TASK BRIEF: Copy out exactly the lines from the start of the data to the line containing "attese degli uomini". Include both.

[Extracted page text data]
··········
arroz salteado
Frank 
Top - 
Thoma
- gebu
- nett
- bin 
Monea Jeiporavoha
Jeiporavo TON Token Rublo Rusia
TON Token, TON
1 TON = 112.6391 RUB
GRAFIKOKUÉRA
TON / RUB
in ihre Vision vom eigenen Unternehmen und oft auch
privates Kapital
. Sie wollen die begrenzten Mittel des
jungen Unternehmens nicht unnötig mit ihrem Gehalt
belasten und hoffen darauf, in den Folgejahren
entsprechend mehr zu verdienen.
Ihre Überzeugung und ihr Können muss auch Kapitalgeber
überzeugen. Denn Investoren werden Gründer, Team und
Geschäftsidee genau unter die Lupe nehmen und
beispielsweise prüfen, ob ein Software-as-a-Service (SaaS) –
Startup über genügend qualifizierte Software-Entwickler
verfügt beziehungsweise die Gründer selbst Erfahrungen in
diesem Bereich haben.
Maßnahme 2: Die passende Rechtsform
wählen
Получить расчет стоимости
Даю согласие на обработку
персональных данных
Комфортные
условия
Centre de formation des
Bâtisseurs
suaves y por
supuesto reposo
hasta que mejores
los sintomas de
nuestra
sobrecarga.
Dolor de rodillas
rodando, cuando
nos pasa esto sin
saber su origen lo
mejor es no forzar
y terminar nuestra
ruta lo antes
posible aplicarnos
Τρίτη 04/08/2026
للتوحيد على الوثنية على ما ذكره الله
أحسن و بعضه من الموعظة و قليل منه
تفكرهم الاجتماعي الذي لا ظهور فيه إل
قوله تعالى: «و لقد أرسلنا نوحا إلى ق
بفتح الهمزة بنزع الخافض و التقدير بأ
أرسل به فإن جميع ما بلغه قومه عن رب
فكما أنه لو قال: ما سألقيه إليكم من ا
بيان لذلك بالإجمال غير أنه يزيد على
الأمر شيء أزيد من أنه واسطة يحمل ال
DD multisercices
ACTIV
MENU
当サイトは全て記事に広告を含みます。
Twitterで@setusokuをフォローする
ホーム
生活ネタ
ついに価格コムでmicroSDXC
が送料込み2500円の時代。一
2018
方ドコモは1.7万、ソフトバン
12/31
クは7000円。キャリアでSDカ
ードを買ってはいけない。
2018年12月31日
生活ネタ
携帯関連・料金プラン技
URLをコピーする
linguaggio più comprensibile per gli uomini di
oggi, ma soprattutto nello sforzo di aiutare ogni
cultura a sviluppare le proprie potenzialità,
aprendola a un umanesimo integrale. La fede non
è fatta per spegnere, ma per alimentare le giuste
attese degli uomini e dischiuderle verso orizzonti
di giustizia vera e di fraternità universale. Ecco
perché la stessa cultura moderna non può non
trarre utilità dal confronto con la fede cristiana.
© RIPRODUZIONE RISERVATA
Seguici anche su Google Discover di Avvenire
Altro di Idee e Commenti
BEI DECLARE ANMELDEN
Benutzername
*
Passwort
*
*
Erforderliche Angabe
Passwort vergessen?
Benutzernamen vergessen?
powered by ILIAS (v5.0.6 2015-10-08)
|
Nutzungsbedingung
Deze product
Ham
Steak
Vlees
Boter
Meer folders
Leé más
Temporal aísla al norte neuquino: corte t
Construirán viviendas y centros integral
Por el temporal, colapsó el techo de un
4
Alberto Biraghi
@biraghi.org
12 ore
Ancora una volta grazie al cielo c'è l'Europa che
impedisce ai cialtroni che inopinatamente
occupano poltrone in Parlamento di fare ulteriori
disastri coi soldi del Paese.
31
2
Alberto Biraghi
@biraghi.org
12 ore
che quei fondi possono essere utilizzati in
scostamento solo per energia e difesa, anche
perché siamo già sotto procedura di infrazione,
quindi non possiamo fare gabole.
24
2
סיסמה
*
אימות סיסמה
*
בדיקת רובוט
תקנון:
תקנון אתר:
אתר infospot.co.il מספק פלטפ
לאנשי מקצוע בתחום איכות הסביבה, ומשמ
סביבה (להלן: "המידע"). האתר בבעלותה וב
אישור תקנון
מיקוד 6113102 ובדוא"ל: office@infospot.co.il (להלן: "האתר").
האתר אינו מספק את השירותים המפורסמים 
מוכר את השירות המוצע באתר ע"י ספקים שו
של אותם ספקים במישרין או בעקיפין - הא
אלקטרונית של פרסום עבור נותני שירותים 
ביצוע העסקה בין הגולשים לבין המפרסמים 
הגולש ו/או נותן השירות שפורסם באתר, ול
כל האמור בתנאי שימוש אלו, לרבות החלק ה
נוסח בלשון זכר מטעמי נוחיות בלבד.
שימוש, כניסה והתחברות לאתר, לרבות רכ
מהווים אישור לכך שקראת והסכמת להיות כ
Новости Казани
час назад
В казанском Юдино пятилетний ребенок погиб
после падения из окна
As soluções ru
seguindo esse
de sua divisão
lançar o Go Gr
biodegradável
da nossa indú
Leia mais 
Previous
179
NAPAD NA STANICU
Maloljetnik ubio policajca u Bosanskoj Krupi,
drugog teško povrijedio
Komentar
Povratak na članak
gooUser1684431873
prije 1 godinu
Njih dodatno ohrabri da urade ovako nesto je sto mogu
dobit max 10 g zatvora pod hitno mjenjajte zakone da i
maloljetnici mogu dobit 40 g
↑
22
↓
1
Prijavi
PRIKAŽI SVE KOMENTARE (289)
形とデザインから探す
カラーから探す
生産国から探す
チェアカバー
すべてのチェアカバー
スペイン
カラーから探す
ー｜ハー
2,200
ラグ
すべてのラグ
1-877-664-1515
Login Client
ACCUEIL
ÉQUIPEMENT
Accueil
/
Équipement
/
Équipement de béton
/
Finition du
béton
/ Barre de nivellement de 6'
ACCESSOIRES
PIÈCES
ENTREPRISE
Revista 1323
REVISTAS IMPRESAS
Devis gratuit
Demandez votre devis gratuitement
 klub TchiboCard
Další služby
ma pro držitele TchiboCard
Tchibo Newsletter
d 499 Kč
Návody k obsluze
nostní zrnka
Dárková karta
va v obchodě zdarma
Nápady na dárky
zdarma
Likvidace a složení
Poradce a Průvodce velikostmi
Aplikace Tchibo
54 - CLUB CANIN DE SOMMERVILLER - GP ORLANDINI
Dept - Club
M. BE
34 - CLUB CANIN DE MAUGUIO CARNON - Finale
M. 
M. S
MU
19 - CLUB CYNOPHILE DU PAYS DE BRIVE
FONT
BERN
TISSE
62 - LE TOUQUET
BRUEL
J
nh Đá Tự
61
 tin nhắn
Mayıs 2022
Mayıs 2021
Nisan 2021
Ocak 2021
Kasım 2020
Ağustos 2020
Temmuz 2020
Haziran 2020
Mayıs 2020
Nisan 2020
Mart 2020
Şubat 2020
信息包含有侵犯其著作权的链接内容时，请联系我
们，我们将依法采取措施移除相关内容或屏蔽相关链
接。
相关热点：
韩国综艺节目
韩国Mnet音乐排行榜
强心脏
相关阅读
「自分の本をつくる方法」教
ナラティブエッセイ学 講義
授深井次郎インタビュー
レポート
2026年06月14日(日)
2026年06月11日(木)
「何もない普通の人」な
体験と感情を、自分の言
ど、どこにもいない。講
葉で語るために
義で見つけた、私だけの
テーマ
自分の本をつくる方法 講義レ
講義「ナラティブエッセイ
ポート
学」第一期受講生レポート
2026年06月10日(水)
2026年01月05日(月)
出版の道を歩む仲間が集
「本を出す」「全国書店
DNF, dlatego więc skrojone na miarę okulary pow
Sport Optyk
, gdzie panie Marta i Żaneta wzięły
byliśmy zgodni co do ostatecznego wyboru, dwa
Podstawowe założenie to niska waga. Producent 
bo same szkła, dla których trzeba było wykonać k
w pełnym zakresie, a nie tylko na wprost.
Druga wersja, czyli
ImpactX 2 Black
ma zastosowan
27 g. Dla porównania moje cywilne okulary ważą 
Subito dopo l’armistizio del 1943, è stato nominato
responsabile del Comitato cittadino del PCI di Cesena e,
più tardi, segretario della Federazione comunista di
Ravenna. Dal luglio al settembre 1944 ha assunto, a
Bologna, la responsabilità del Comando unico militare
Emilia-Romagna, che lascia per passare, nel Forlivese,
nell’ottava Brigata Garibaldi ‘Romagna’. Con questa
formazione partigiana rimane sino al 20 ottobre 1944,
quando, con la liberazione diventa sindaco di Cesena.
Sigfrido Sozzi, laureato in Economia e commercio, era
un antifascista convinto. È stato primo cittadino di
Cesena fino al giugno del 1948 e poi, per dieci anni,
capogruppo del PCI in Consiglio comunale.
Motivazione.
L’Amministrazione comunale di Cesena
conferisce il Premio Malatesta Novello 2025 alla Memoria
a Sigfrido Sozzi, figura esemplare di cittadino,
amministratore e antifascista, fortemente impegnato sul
··········
RESPONSE:
arroz salteado
Frank 
Top - 
Thoma
- gebu
- nett
- bin 
Monea Jeiporavoha
Jeiporavo TON Token Rublo Rusia
TON Token, TON
1 TON = 112.6391 RUB
GRAFIKOKUÉRA
TON / RUB
in ihre Vision vom eigenen Unternehmen und oft auch
privates Kapital
. Sie wollen die begrenzten Mittel des
jungen Unternehmens nicht unnötig mit ihrem Gehalt
belasten und hoffen darauf, in den Folgejahren
entsprechend mehr zu verdienen.
Ihre Überzeugung und ihr Können muss auch Kapitalgeber
überzeugen. Denn Investoren werden Gründer, Team und
Geschäftsidee genau unter die Lupe nehmen und
beispielsweise prüfen, ob ein Software-as-a-Service (SaaS) –
Startup über genügend qualifizierte Software-Entwickler
verfügt beziehungsweise die Gründer selbst Erfahrungen in
diesem Bereich haben.
Maßnahme 2: Die passende Rechtsform
wählen
Получить расчет стоимости
Даю согласие на обработку
персональных данных
Комфортные
условия
Centre de formation des
Bâtisseurs
suaves y por
supuesto reposo
hasta que mejores
los sintomas de
nuestra
sobrecarga.
Dolor de rodillas
rodando, cuando
nos pasa esto sin
saber su origen lo
mejor es no forzar
y terminar nuestra
ruta lo antes
posible aplicarnos
Τρίτη 04/08/2026
للتوحيد على الوثنية على ما ذكره الله
أحسن و بعضه من الموعظة و قليل منه
تفكرهم الاجتماعي الذي لا ظهور فيه إل
قوله تعالى: «و لقد أرسلنا نوحا إلى ق
بفتح الهمزة بنزع الخافض و التقدير بأ
أرسل به فإن جميع ما بلغه قومه عن رب
فكما أنه لو قال: ما سألقيه إليكم من ا
بيان لذلك بالإجمال غير أنه يزيد على
الأمر شيء أزيد من أنه واسطة يحمل ال
DD multisercices
ACTIV
MENU
当サイトは全て記事に広告を含みます。
Twitterで@setusokuをフォローする
ホーム
生活ネタ
ついに価格コムでmicroSDXC
が送料込み2500円の時代。一
2018
方ドコモは1.7万、ソフトバン
12/31
クは7000円。キャリアでSDカ
ードを買ってはいけない。
2018年12月31日
生活ネタ
携帯関連・料金プラン技
URLをコピーする
linguaggio più comprensibile per gli uomini di
oggi, ma soprattutto nello sforzo di aiutare ogni
cultura a sviluppare le proprie potenzialità,
aprendola a un umanesimo integrale. La fede non
è fatta per spegnere, ma per alimentare le giuste
attese degli uomini e dischiuderle verso orizzonti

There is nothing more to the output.